The public review process begins with a public hearing at Community Board 9, which has 60 days to review the proposal before it goes to the Borough President, the City Planning Commission and the City Council as part of the city’s Uniform Land Use Review Procedure (ULURP).
Community Board 9 has not yet set a date for the public hearing, but leaders in both neighborhoods are pleased with the developing process.
“CB9 is delighted and thankful that the character of these two unique communities will be preserved for future generations," said CB9 chair Andrea Crawford. "With appropriate zoning that allows for growth along the wide commercial corridors, Richmond Hill and Woodhaven will be able to safely accommodate the growing population coming to these communities.
"It is this type of a balanced and rational approach to zoning that preserves our neighborhoods and supports appropriate growth,” she added.
Ed Wendell, president of the Woodhaven Residents’ Block Association, is also happy with the progress.
“We hope that CB9 schedules a vote on this as soon as possible,” he said.

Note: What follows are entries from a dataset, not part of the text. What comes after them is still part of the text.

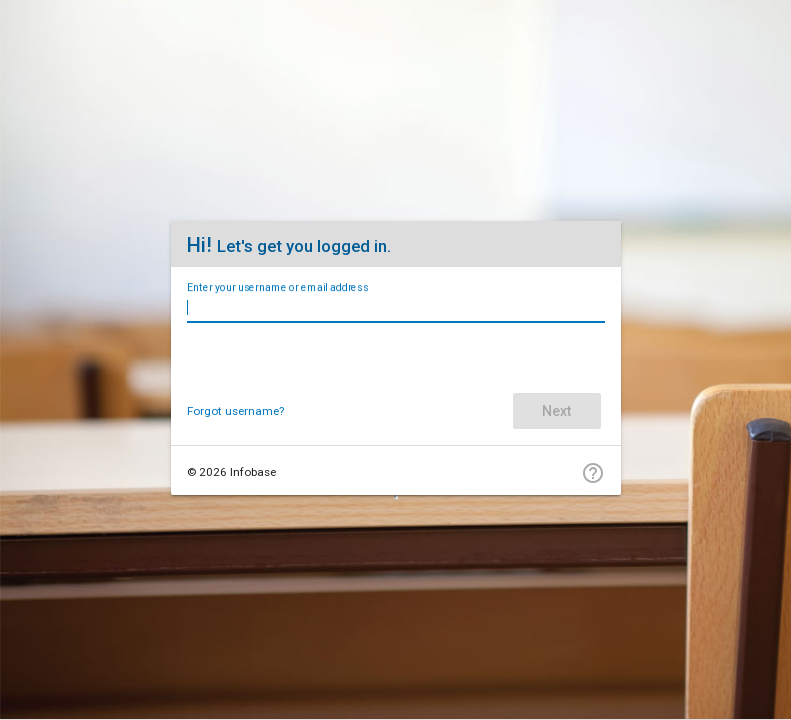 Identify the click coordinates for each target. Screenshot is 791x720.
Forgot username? (235, 411) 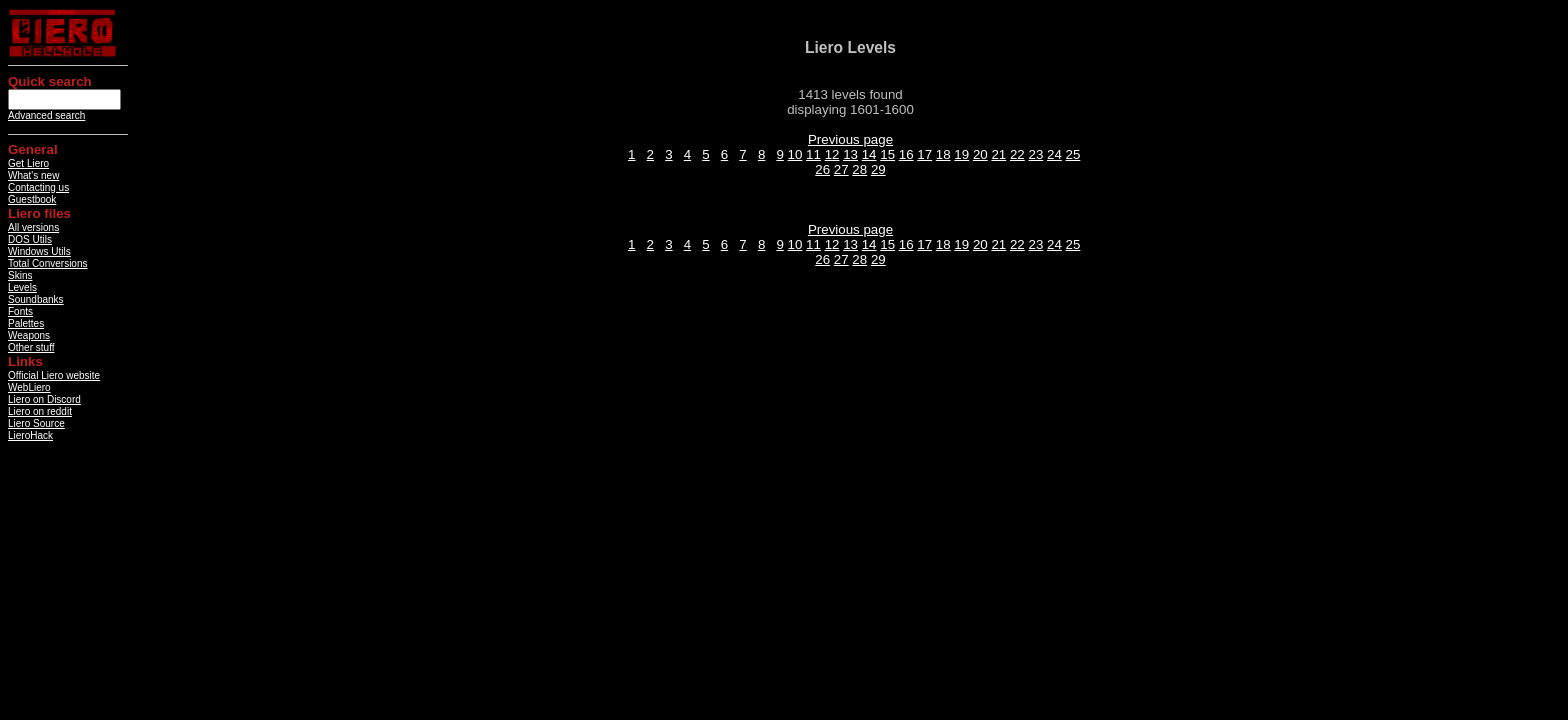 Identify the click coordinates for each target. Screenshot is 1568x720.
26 (822, 169)
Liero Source (36, 423)
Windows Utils (39, 251)
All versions (33, 227)
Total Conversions (47, 263)
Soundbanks (36, 299)
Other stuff (31, 347)
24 (1054, 154)
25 (1073, 154)
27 (841, 169)
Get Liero (28, 163)
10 (795, 154)
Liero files (39, 213)
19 (961, 154)
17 (924, 154)
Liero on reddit (40, 411)
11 (813, 154)
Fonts (20, 311)
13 (850, 154)
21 (998, 154)
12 (832, 154)
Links (25, 361)
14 (869, 154)
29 (878, 169)
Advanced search (46, 115)
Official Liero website (54, 375)
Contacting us (38, 187)
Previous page (850, 139)
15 (887, 154)
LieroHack (30, 435)
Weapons (29, 335)
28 (859, 169)
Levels (22, 287)
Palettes (26, 323)
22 (1017, 154)
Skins (20, 275)
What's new (33, 175)
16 (906, 154)
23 (1035, 154)
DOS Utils (30, 239)
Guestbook (32, 199)
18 (943, 154)
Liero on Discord (44, 399)
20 (980, 154)
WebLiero (29, 387)
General (33, 149) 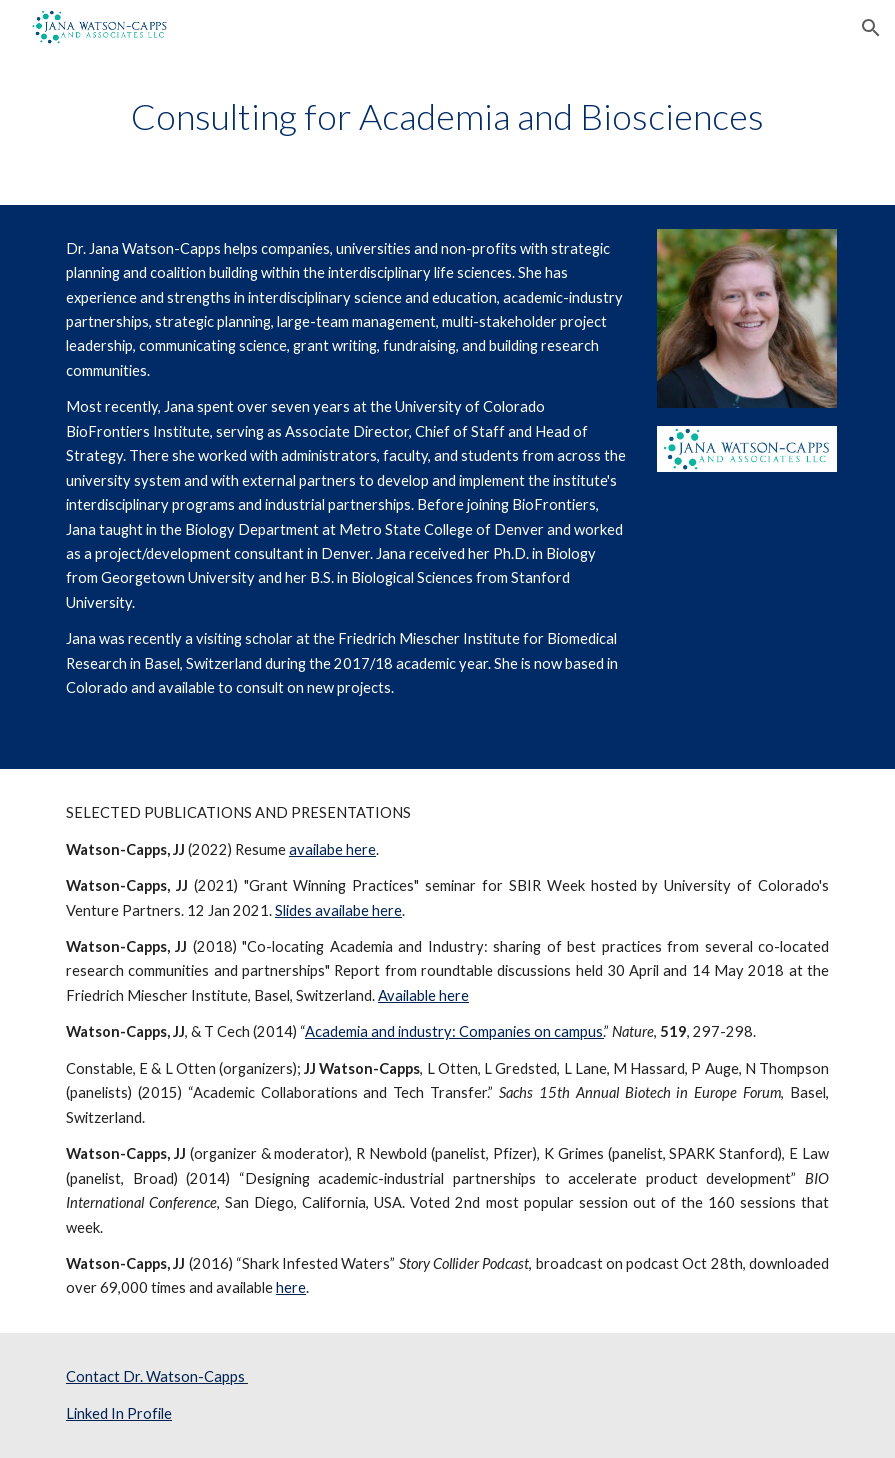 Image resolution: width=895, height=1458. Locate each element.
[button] (871, 28)
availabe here (332, 849)
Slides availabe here (338, 910)
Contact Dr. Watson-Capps (155, 1376)
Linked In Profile (119, 1413)
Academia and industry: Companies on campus (454, 1031)
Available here (423, 995)
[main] (447, 116)
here (291, 1287) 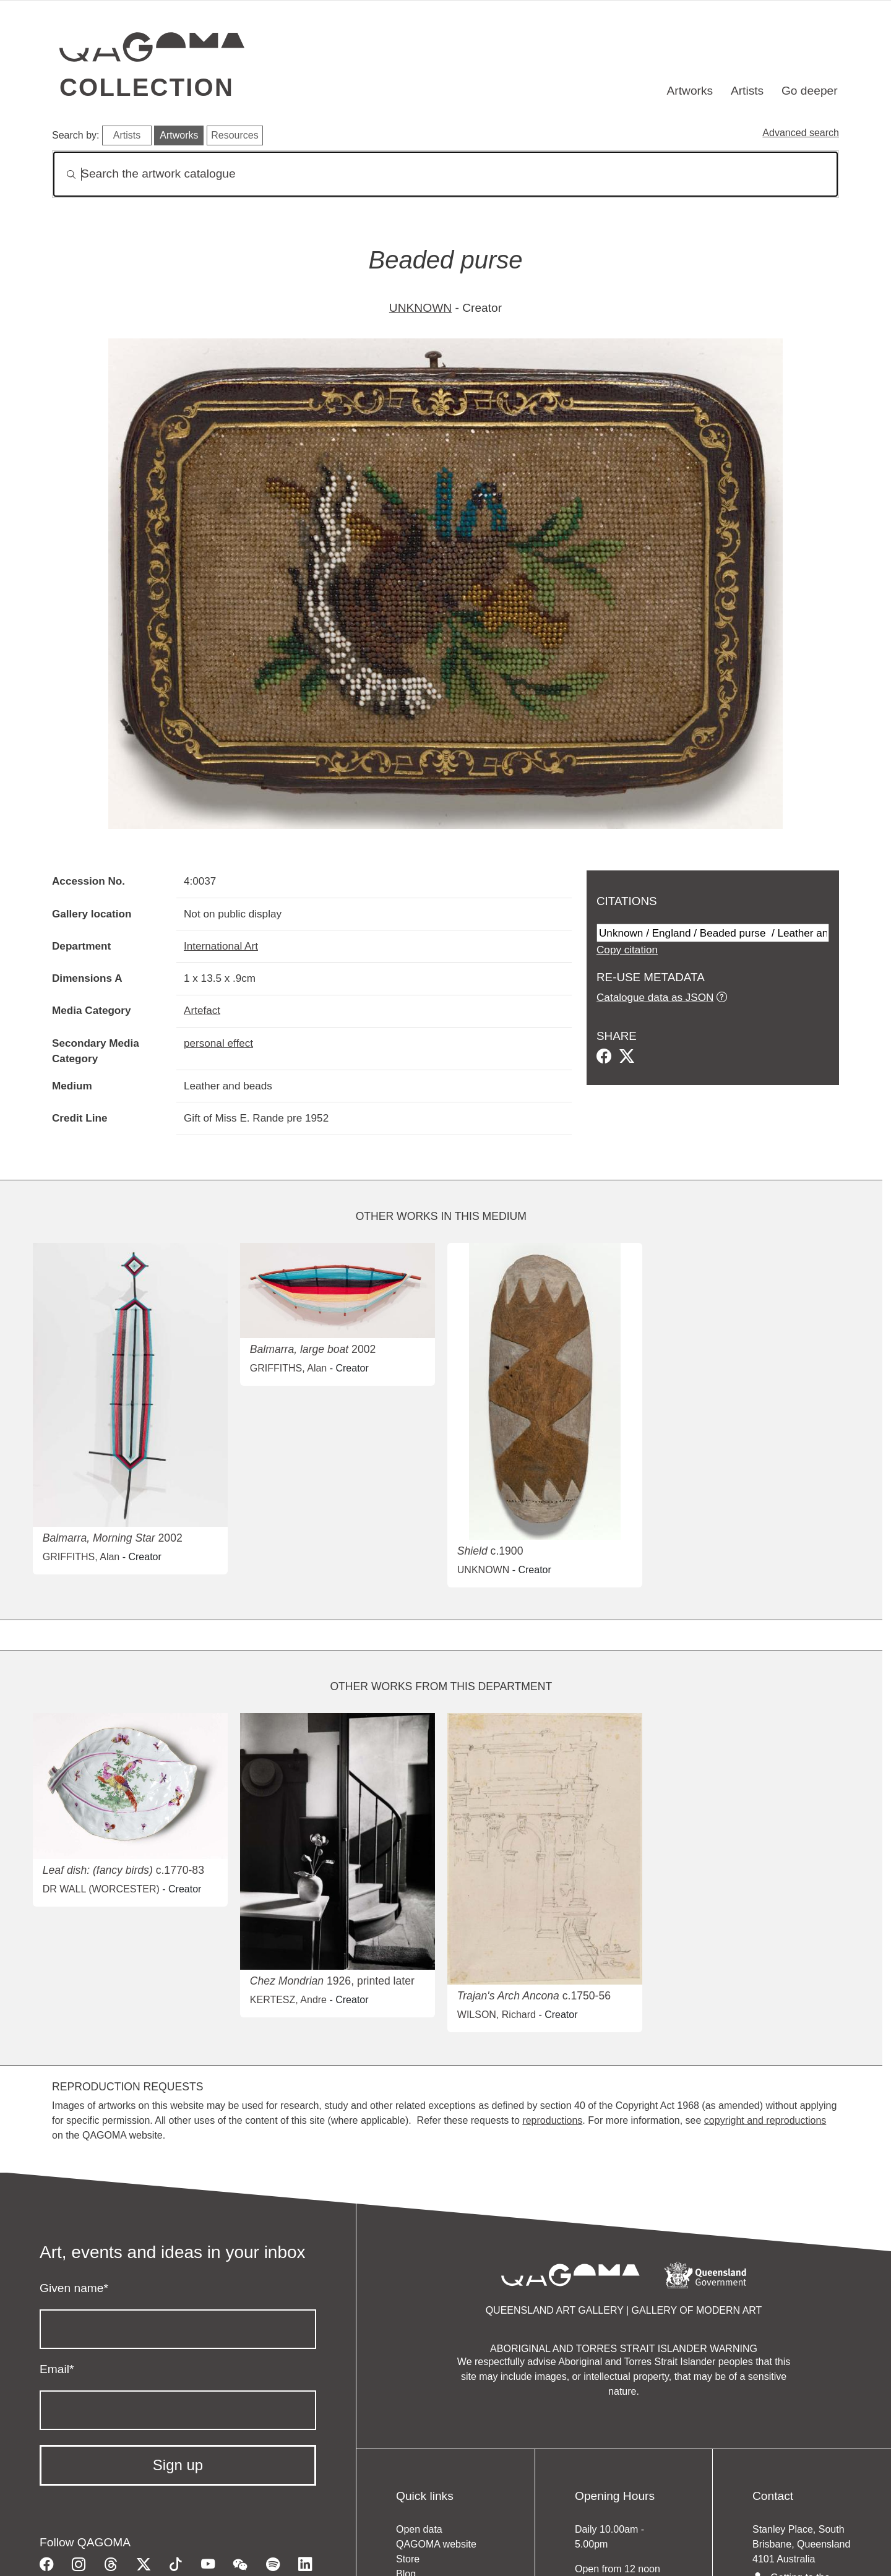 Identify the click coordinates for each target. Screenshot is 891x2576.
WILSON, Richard (496, 2014)
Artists (747, 90)
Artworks (690, 90)
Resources (234, 135)
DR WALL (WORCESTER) (101, 1889)
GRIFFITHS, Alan (81, 1557)
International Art (221, 946)
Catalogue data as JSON (654, 997)
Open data (419, 2529)
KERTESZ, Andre (288, 1999)
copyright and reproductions (765, 2120)
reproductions (552, 2120)
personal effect (218, 1043)
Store (408, 2559)
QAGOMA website (436, 2544)
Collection (146, 87)
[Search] (445, 174)
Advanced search (800, 132)
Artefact (202, 1010)
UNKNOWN (420, 307)
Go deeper (809, 90)
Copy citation (627, 949) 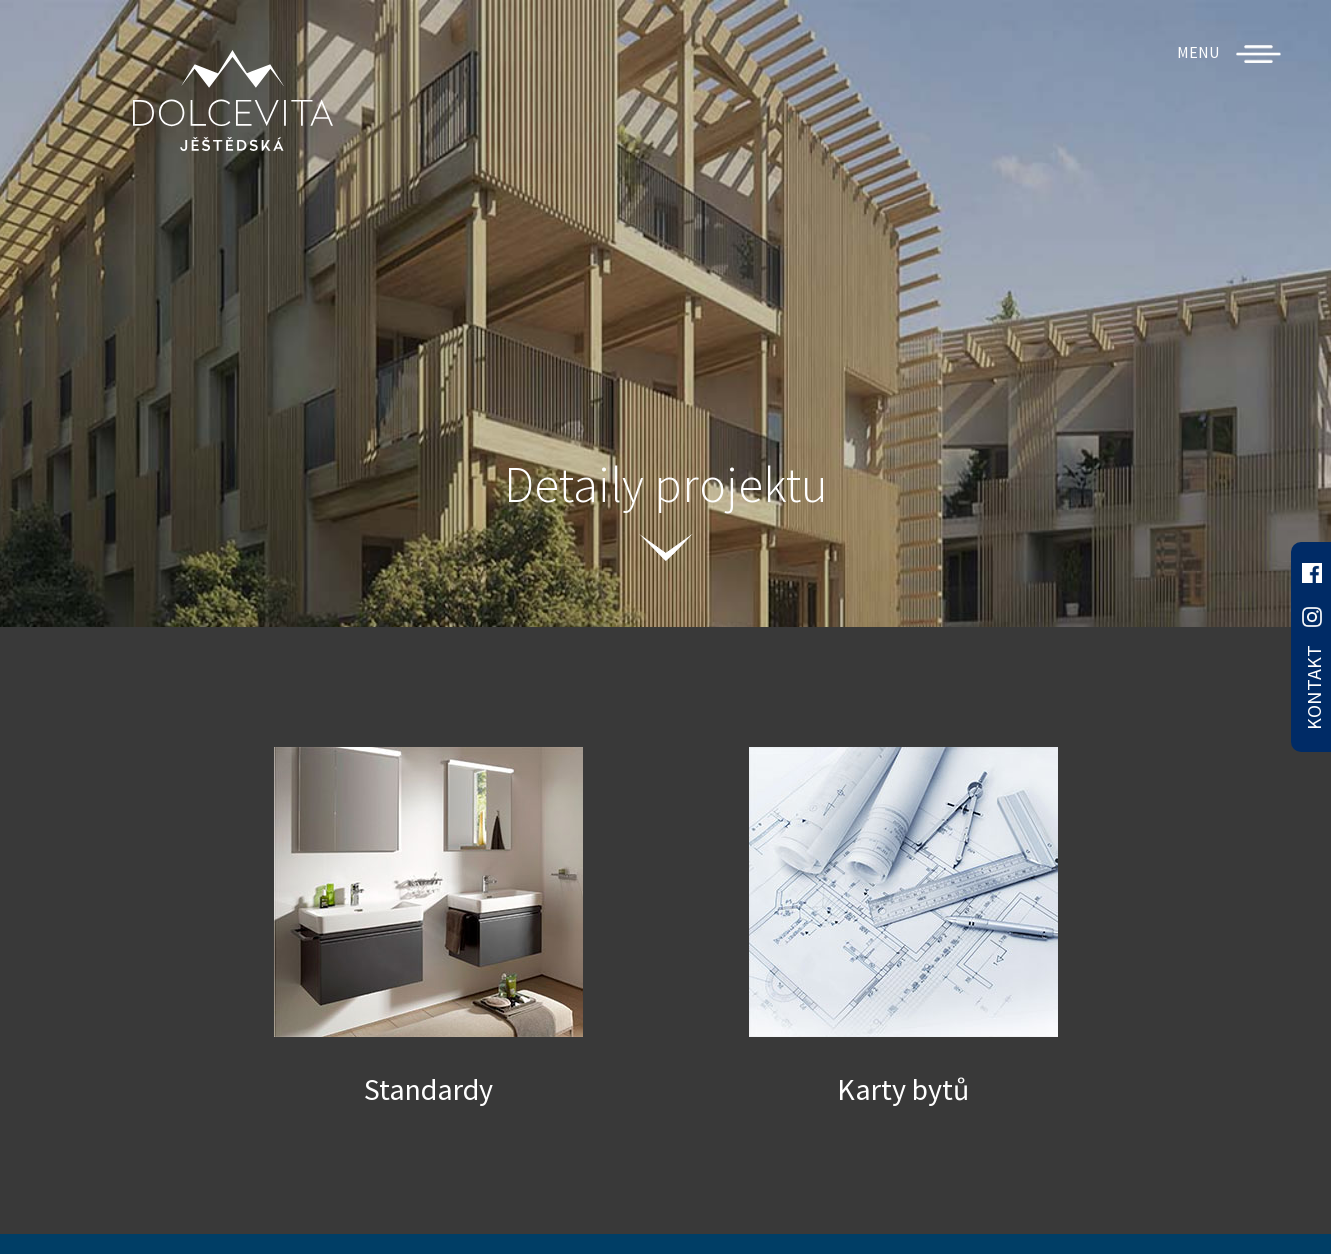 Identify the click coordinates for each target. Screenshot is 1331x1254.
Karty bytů (903, 1089)
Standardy (428, 1089)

The entire rezoning area is bound by Park Lane South to the North, Eldert Lane to the West, the Van Wyck Expressway to the East and 103rd Avenue to the South.
It aims to tackle 78 blocks in the Woodhaven section and 151 in Richmond Hill.
The aim is to reinforce neighborhood character and established building patterns by replacing the existing zoning with new, lower-density contextual zones.
The proposed rezoning would reinforce the area’s one- and two-family residential character, and direct new mixed-use development opportunities to major corridors, including Jamaica and Atlantic avenues. The department hopes that the zoning changes will transform those two corridors to provide greater scale and density for buildings.
The proposal would also update commercial overlay zones to support economic development along commercial corridors and ensure that business uses won’t encroach on residential uses on area side-streets.
The rezoning proposal was crafted in response to concerns raised by Community Board 9, local civic organizations and local elected officials about out-of-character development. The rezoning of the neighborhoods has not been updated since 1961.
“The neighborhoods have seen their populations grow in recent years, but due to antiquated zoning, they are experiencing growth in the wrong places,” said Burden. “Numerous homes have been demolished and replaced with out-of-character buildings, while major corridors that have access to transit and can accommodate growth have not seen development opportunities.”
Local elected officials are pleased with the rezoning.
“It is important that the rezoning allows for responsible growth and development of these areas,” said Councilwoman Karen Koslowitz.
Councilwoman Elizabeth Crowley also applauded the proposal.
"The rezoning of Woodhaven and Richmond Hill will strengthen the neighborhoods' appearance by preserving its characteristic one- and two-family homes,” she said.
According to one city planner, Brendan Pillar, the rezoning of Queens has been a major priority. Since 2002, the department has rezoned 6,000 blocks – almost a quarter of the borough.
This is not the first rezoning that the department has undertaken in Community Board 9. A 140-block rezoning was approved by the City Council in 2005 for Kew Gardens and Richmond Hill.